Opposition parties have retained their seats 69 per cent of the time while the ruling party has hung on to its seats 66 per cent of the time.
However, Wilfrid Laurier University political science professor Barry Kay argues that the win-loss record is less relevant than what happens to the governing party's share of the popular vote in byelections, compared to how they fared in the previous general election in those ridings.
On that score, a study Kay did several decades ago of 147 byelections from 1940 to 1980, found that the governing party did indeed suffer during byelections.
When the Liberals were in power, their vote share dropped an average of 5.65 percentage points in byelections, Kay found. When the Conservatives were in power, their vote share dropped an average of 8.48 percentage points.
Combined, the governing party dropped an average of 6 points during byelections over that 40-year period.
"There's a logic to the fact that it's a free kick at the government," Kay says, noting that byelections give voters a chance to protest against the ruling party without fear of causing a change in government.
"Remember, byelection turnout is very low and the people who turn out in byelections are frequently more likely to be negative about the government than positive."
Kay's findings appear to have held during Liberal Pierre Trudeau's final term in office, from 1980 to 1984, and Conservative Brian Mulroney's two terms from 1984 to 1993.
Overall, the Trudeau Liberals lost 13 previously-held ridings in byelections, held onto 11 and gained four opposition-held ridings.
Under Mulroney, the Conservatives lost four ridings, held two and gained none.
But Jean Chretien turned the maxim on its head when he came to power in 1993.
During his 10 years at the helm, the Liberals held 16 ridings, gained four and lost only three.
That trend has continued under Harper: his Conservatives have hung on to five ridings, picked up five from opposition parties and lost only one — Peter Penashue's seat in Labrador.
Even using Kay's preferred vote share measure, byelections during the Chretien and Harper eras buck the pattern he found from 1940-80.

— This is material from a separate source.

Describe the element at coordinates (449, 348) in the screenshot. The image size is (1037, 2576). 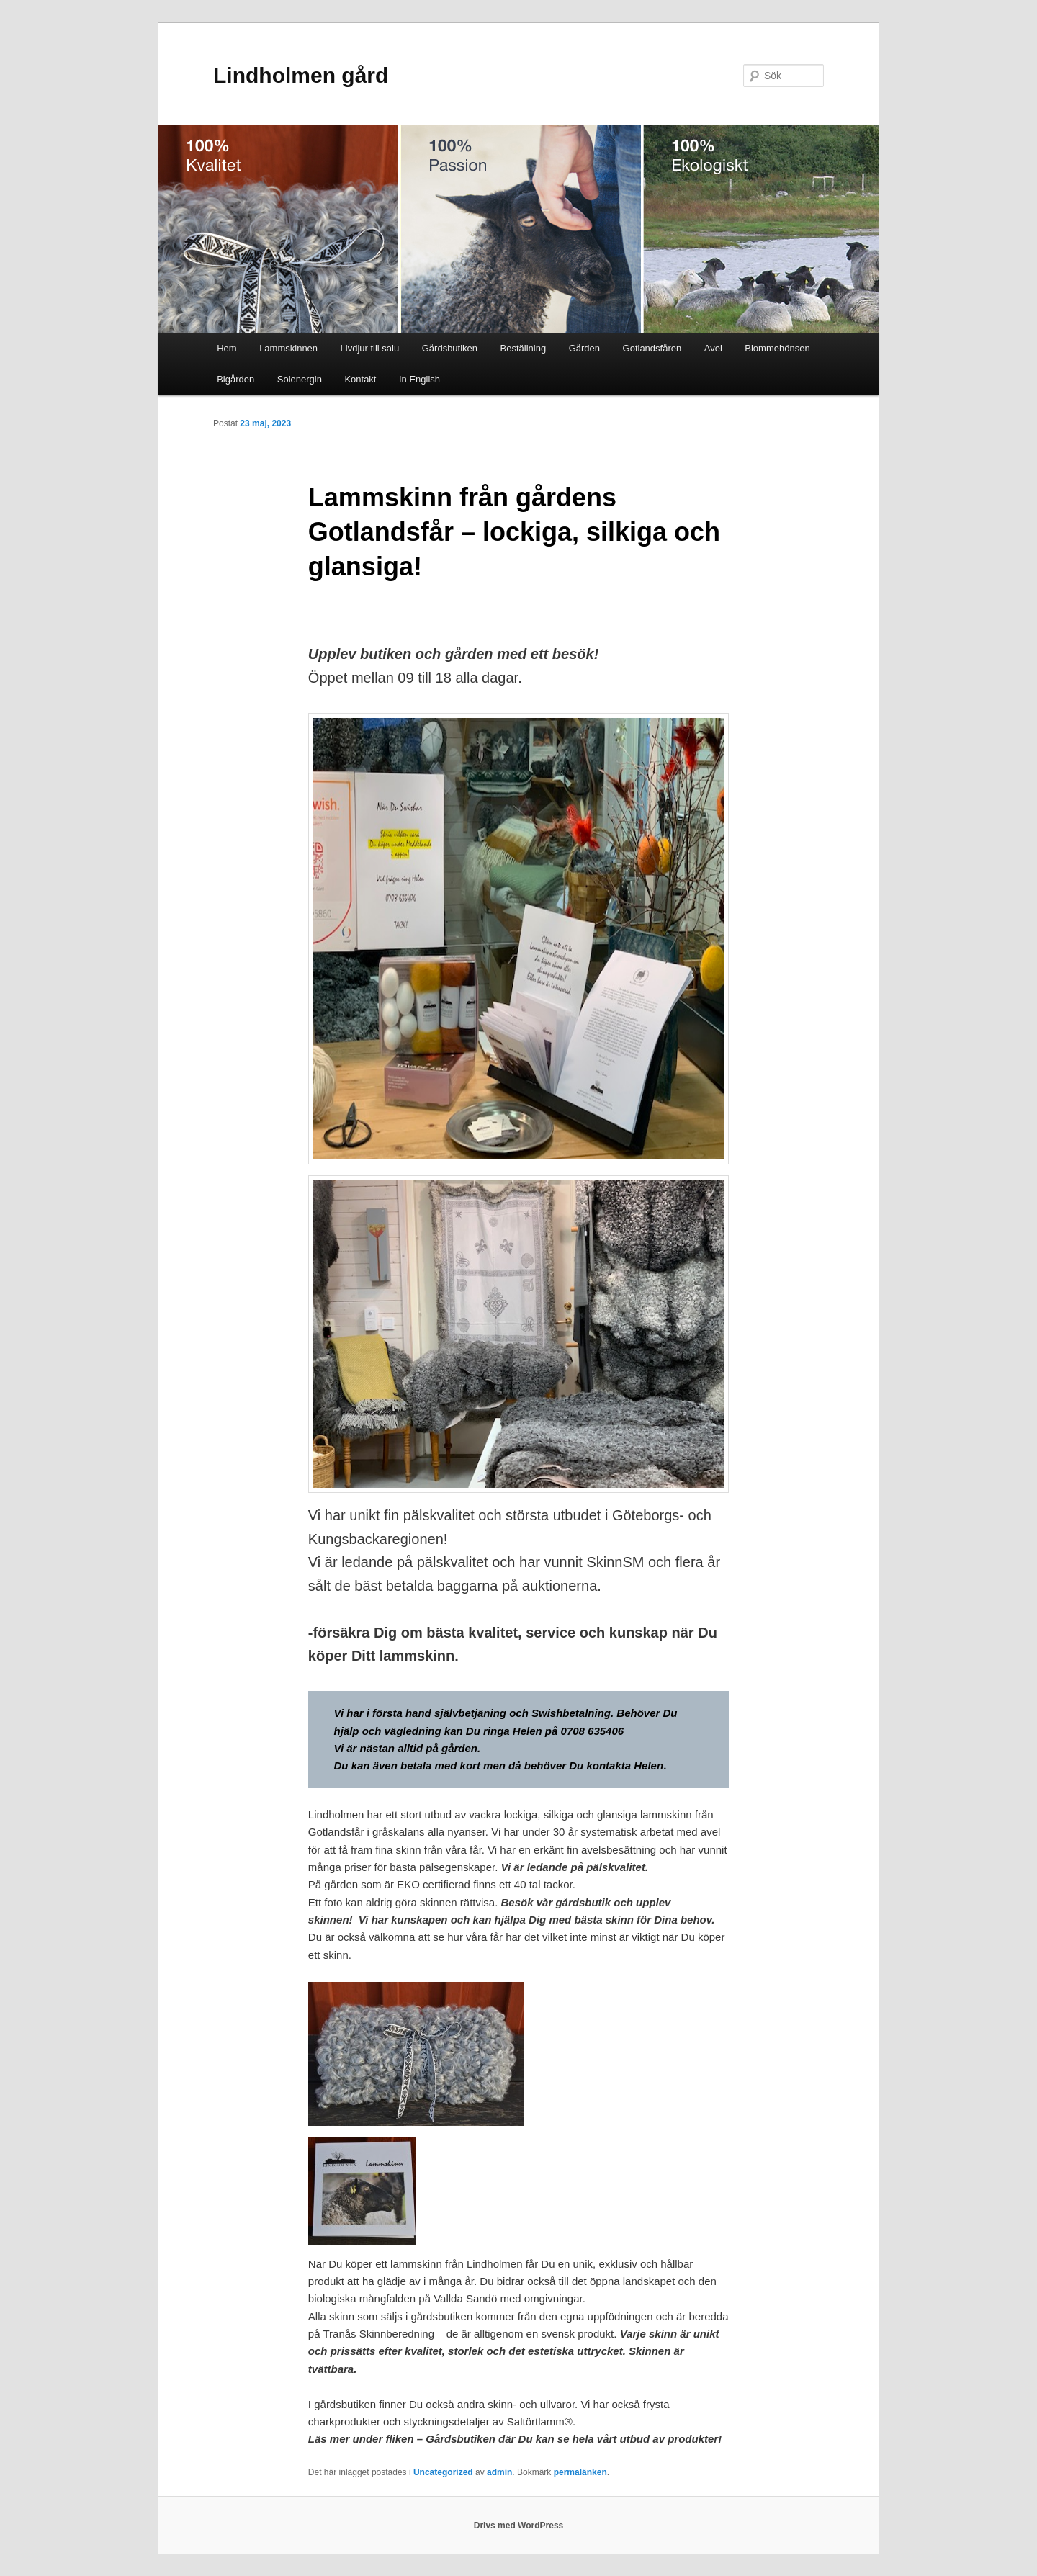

Under Chretien, the governing Liberals' share of the vote actually increased by an average of 1.96 percentage points over 32 byelections.
Under Harper, the ruling Tories' vote share has dropped on average less than one point over 25 byelections.

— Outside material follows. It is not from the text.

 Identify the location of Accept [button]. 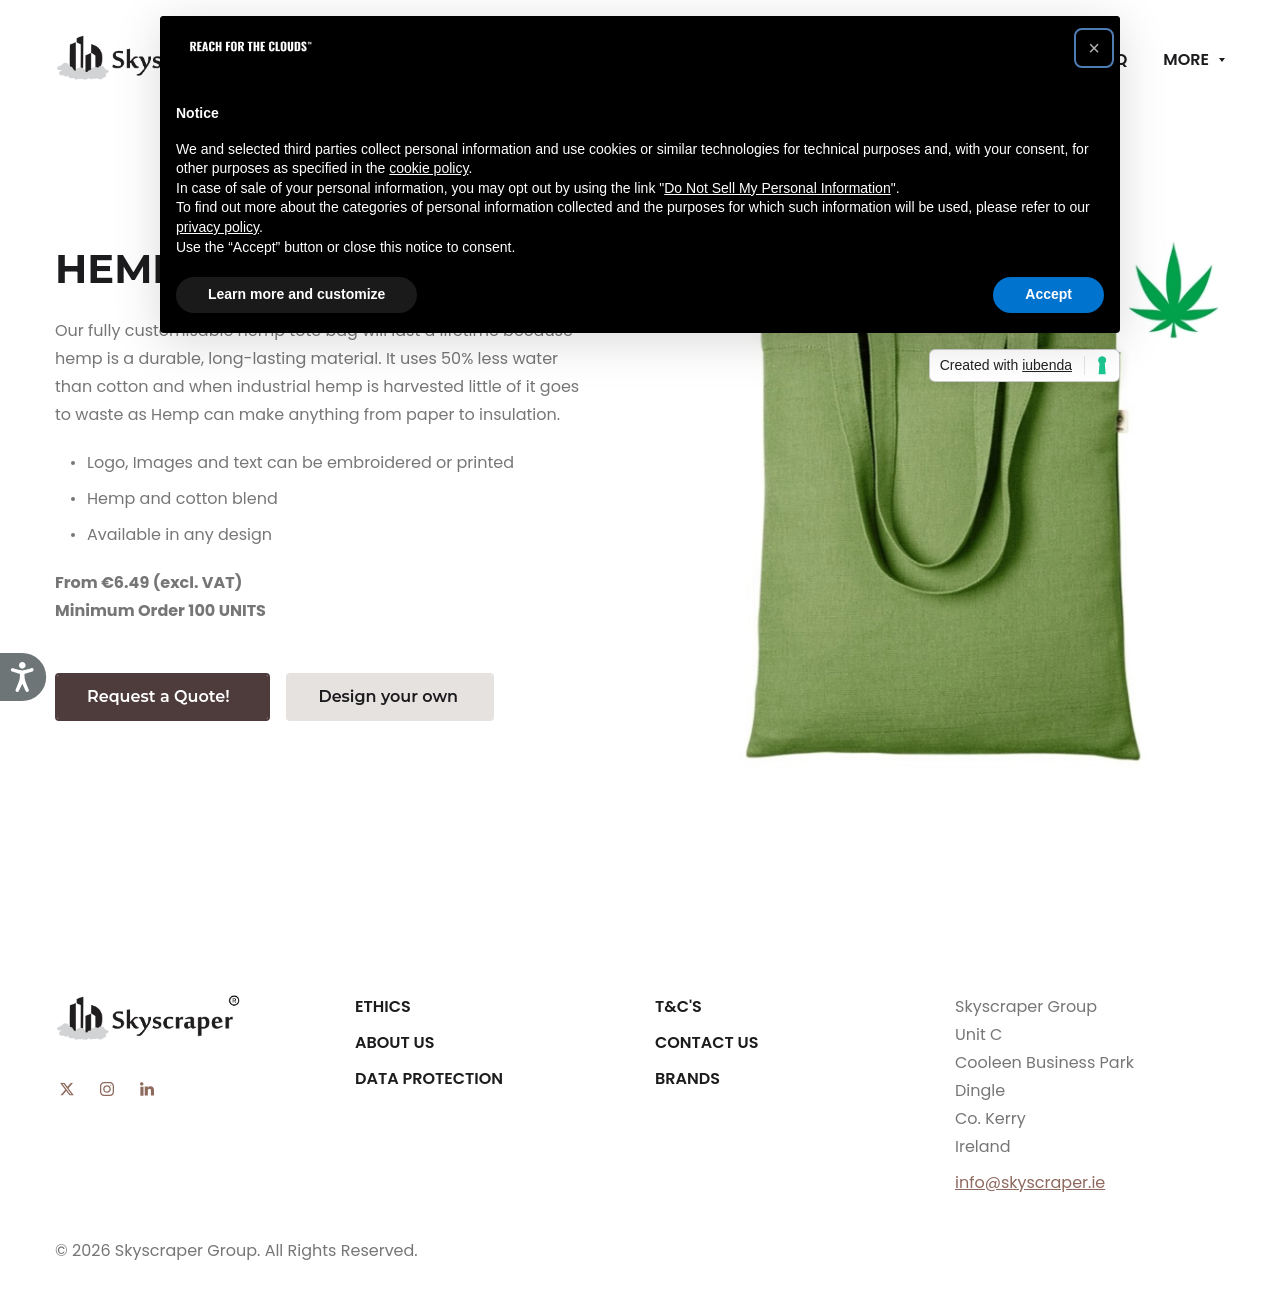
(1048, 294).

Kay, whose study involved a larger sample of byelections over a longer period of time, was intrigued to find that Chretien and Harper era byelections don't seem to have stuck to the same pattern he found from 1940-80.
"Whether or not that is a (new) trend is open to speculation," he said.
However, Grenier concludes the notion that byelections don't favour the ruling party is "mostly just spin."
That said, he notes that the longer in the tooth governments get, the worse they appear to fare in byelections. For instance, during the Chretien era, the Liberals lost only three previously held ridings — all in Chretien's final two years as prime minister.
"It isn't good for majority governments, often when they're on their way out," Grenier says.
On that score, the most recent byelection results might bode ill for Harper's Conservatives.
They lost their first Tory-held seat (Labrador) last year and saw their share of the vote plummet by 12 to 19 points in several previously safe Tory seats.
While there was some truth years ago to the maxim that byelections are unkind to the governing party, that has not been the case for at least 20 years. For that reason, there is a "lot of baloney" to the Conservative party's claim that the ruling party typically doesn't fare well in byelections.
The Baloney Meter is a project of The Canadian Press that examines the level of accuracy in statements made by politicians. Each claim is researched and assigned a rating based on the following scale:
No baloney — the statement is completely accurate.
A little baloney — the statement is mostly accurate but more information is required.
Some baloney — the statement is partly accurate but important details are missing.
A lot of baloney — the statement is mostly inaccurate but contains elements of truth.
Full of baloney — the statement is completely inaccurate.